Formei na faculdade há quase dois meses. Minha última aula foi em 11 de dezembro de 2020. Colei grau em 14/12. Já estava procurando emprego. Peguei meu registro no conselho em 17/12 e já tinha atendimento no dia 18, que foi cancelado. Comecei na segunda-feira seguinte.
Na primeira semana, dei 66 horas de plantão, trabalhei duas manhãs em clínicas de medicina do trabalho, e fiz a tarefa mais difícil da semana: comprei presentes de Natal e roupas para trabalhar (todas as minhas calças eram rasgadas até então, porque eu sou descolado).

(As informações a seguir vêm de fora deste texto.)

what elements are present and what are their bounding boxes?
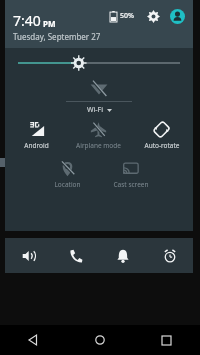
staticText: 50% bbox=[120, 11, 134, 21]
button[interactable]: Brightness bbox=[5, 48, 193, 78]
staticText: Airplane mode bbox=[76, 141, 121, 150]
staticText: Wi-Fi bbox=[87, 105, 104, 115]
button[interactable]: Alarm bbox=[146, 238, 193, 273]
staticText: Android bbox=[24, 141, 49, 150]
button[interactable]: Auto-rotate bbox=[130, 119, 193, 152]
button[interactable]: Volume bbox=[5, 238, 52, 273]
button[interactable]: Recent apps bbox=[133, 325, 200, 355]
button[interactable]: Wi-Fi bbox=[5, 78, 193, 115]
staticText: 7:40 bbox=[13, 11, 41, 30]
button[interactable]: Cast screen bbox=[99, 158, 162, 191]
staticText: Location bbox=[54, 180, 81, 189]
button[interactable]: Location bbox=[36, 158, 99, 191]
staticText: Tuesday, September 27 bbox=[13, 31, 101, 42]
staticText: Auto-rotate bbox=[144, 141, 180, 150]
staticText: Cast screen bbox=[113, 180, 149, 189]
button[interactable]: Back bbox=[0, 325, 66, 355]
button[interactable]: Airplane mode bbox=[67, 119, 130, 152]
button[interactable]: Android bbox=[5, 119, 67, 152]
button[interactable]: Notifications bbox=[99, 238, 146, 273]
button[interactable]: User profile bbox=[167, 6, 187, 26]
button[interactable]: Phone bbox=[52, 238, 99, 273]
button[interactable]: Home bbox=[66, 325, 133, 355]
button[interactable]: Volume bbox=[5, 238, 193, 273]
button[interactable]: Settings bbox=[143, 6, 163, 26]
staticText: PM bbox=[43, 18, 56, 29]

Na segunda semana, 42 horas de plantão. Tinha mais 24 para fazer no final de semana, mas passei para um colega, pois tive que viajar para São Paulo para fazer provas. Também atendi uma manhã em uma clínica particular e duas manhãs em medicina do trabalho. Viajei para São Paulo no sábado de manhã, após um plantão de 24 horas. Cheguei lá à noite, fiz uma prova domingo, fiz outra prova segunda, e voltei segunda à noite. Na terça às 13 horas, poucas horas depois de chegar, outro plantão.
Na terceira semana, completei 60 horas de plantão (tive que passar alguns por causa das provas), além de uma tarde de atendimento em clínica particular. Também fui para São Paulo fazer mais uma prova de residência: saí sábado à noite, cheguei domingo de manhã, fiz a prova, voltei à noite e cheguei em casa na segunda-feira de manhã.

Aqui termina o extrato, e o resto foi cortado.